● Your assignment
Scan each line of the records for the word "JSON" and extract the ones that have it.

● Excerpted data
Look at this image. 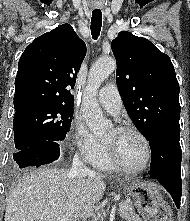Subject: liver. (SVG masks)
<instances>
[{
	"label": "liver",
	"instance_id": "1",
	"mask_svg": "<svg viewBox=\"0 0 190 221\" xmlns=\"http://www.w3.org/2000/svg\"><path fill=\"white\" fill-rule=\"evenodd\" d=\"M105 176H71L67 169L24 172L12 185L4 221H78L89 217L105 192Z\"/></svg>",
	"mask_w": 190,
	"mask_h": 221
}]
</instances>
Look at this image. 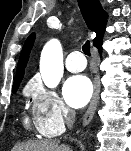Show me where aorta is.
<instances>
[{"mask_svg":"<svg viewBox=\"0 0 131 151\" xmlns=\"http://www.w3.org/2000/svg\"><path fill=\"white\" fill-rule=\"evenodd\" d=\"M40 73L44 84L49 88L56 87L63 75V53L58 40L49 41L41 54Z\"/></svg>","mask_w":131,"mask_h":151,"instance_id":"1","label":"aorta"}]
</instances>
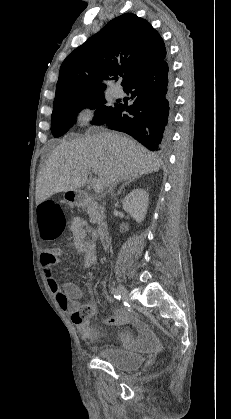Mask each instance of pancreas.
Here are the masks:
<instances>
[{
	"mask_svg": "<svg viewBox=\"0 0 231 419\" xmlns=\"http://www.w3.org/2000/svg\"><path fill=\"white\" fill-rule=\"evenodd\" d=\"M87 213L90 218V223L96 224L103 215V207L99 206L95 199H91L88 205Z\"/></svg>",
	"mask_w": 231,
	"mask_h": 419,
	"instance_id": "1",
	"label": "pancreas"
}]
</instances>
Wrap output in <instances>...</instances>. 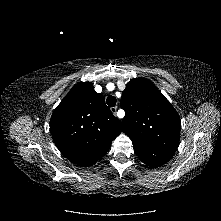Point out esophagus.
Instances as JSON below:
<instances>
[{"instance_id":"obj_1","label":"esophagus","mask_w":221,"mask_h":221,"mask_svg":"<svg viewBox=\"0 0 221 221\" xmlns=\"http://www.w3.org/2000/svg\"><path fill=\"white\" fill-rule=\"evenodd\" d=\"M111 112H112L114 115H116V113H117V107H112V108H111Z\"/></svg>"}]
</instances>
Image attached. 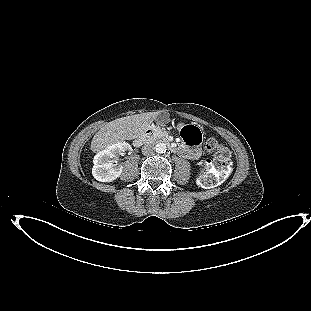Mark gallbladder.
Returning a JSON list of instances; mask_svg holds the SVG:
<instances>
[{
  "instance_id": "1",
  "label": "gallbladder",
  "mask_w": 311,
  "mask_h": 311,
  "mask_svg": "<svg viewBox=\"0 0 311 311\" xmlns=\"http://www.w3.org/2000/svg\"><path fill=\"white\" fill-rule=\"evenodd\" d=\"M170 118H169V113L168 112H161L159 113L158 117H157V122L161 125L166 124L167 122H169Z\"/></svg>"
}]
</instances>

● Solution for this task
Instances as JSON below:
Returning a JSON list of instances; mask_svg holds the SVG:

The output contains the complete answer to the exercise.